» Prompt: Look for the word "Extract" in the records, and copy each line where it appears.

» Exercise inputs:
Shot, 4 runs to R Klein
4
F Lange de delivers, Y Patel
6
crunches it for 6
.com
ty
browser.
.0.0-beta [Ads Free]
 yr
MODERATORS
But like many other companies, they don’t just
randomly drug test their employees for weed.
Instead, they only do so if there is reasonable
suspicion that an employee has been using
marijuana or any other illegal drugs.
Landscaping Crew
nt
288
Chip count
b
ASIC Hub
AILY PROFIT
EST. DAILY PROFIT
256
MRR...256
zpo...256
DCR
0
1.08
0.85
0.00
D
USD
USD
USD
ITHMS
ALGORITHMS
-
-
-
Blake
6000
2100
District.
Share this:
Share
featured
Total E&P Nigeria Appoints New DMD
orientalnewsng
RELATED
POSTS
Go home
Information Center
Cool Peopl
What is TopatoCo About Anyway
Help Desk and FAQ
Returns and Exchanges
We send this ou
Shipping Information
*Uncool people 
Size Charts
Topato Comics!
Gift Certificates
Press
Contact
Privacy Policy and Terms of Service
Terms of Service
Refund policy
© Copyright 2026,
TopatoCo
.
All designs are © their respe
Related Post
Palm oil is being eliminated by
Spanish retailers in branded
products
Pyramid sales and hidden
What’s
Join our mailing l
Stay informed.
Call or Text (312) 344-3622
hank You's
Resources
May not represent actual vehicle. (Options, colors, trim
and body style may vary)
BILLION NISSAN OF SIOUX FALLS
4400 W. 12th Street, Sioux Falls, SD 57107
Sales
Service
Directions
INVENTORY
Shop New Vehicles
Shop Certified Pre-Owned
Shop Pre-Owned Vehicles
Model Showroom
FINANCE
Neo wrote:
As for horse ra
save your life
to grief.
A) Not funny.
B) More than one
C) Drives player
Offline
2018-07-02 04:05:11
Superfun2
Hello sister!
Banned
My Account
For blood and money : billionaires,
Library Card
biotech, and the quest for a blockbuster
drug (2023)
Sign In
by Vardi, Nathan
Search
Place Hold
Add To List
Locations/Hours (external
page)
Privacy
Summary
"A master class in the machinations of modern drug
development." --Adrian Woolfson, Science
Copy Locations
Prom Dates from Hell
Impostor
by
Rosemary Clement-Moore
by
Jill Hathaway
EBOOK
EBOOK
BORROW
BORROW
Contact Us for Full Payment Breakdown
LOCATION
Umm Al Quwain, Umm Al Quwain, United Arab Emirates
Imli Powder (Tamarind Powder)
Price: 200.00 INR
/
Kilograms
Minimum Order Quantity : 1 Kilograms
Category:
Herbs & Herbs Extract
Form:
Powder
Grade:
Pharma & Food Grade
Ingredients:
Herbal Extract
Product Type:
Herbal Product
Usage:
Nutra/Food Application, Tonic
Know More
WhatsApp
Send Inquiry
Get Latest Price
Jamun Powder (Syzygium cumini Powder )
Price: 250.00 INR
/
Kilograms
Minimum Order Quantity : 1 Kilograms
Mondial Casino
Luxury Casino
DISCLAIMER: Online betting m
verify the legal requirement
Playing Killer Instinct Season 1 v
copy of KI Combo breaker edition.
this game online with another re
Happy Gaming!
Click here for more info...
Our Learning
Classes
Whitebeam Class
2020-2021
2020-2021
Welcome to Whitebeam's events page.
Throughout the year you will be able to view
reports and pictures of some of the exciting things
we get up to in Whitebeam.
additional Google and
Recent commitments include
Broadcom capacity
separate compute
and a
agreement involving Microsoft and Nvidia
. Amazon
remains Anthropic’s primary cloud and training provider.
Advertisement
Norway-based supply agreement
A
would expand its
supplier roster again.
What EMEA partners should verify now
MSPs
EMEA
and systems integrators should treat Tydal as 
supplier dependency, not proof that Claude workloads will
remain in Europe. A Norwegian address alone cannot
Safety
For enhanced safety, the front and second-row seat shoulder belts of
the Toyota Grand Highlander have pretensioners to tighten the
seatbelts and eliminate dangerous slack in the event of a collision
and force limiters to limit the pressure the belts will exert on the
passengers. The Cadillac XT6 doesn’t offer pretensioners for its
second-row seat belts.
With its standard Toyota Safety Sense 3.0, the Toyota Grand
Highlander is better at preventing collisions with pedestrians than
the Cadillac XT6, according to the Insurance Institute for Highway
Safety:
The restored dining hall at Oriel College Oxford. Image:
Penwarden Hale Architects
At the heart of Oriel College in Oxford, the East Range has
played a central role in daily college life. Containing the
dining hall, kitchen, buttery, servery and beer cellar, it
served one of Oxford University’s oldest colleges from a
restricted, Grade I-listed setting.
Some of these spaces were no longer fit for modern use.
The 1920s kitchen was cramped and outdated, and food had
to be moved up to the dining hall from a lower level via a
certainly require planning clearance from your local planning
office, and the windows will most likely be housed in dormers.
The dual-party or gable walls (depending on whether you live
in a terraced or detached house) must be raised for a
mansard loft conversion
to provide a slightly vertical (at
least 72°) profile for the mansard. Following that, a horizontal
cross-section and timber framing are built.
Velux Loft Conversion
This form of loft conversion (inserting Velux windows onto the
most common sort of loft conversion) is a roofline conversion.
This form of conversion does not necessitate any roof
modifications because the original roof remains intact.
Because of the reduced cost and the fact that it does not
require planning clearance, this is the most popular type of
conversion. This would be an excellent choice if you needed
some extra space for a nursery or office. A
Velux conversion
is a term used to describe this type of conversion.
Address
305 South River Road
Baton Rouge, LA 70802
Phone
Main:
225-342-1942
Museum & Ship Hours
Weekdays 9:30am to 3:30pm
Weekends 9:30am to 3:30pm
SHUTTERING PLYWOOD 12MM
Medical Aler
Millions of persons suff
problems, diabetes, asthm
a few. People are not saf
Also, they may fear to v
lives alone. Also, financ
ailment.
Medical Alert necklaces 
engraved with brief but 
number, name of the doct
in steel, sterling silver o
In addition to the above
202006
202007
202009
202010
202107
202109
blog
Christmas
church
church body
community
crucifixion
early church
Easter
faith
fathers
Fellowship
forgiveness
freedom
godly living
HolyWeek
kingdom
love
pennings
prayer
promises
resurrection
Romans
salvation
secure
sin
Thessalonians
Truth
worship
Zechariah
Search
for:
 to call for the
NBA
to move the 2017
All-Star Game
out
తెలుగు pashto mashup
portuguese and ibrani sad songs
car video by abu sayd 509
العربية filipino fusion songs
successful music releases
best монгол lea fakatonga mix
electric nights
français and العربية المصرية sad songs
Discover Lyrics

» Solution to the exercise:
Herbs & Herbs Extract
Herbal Extract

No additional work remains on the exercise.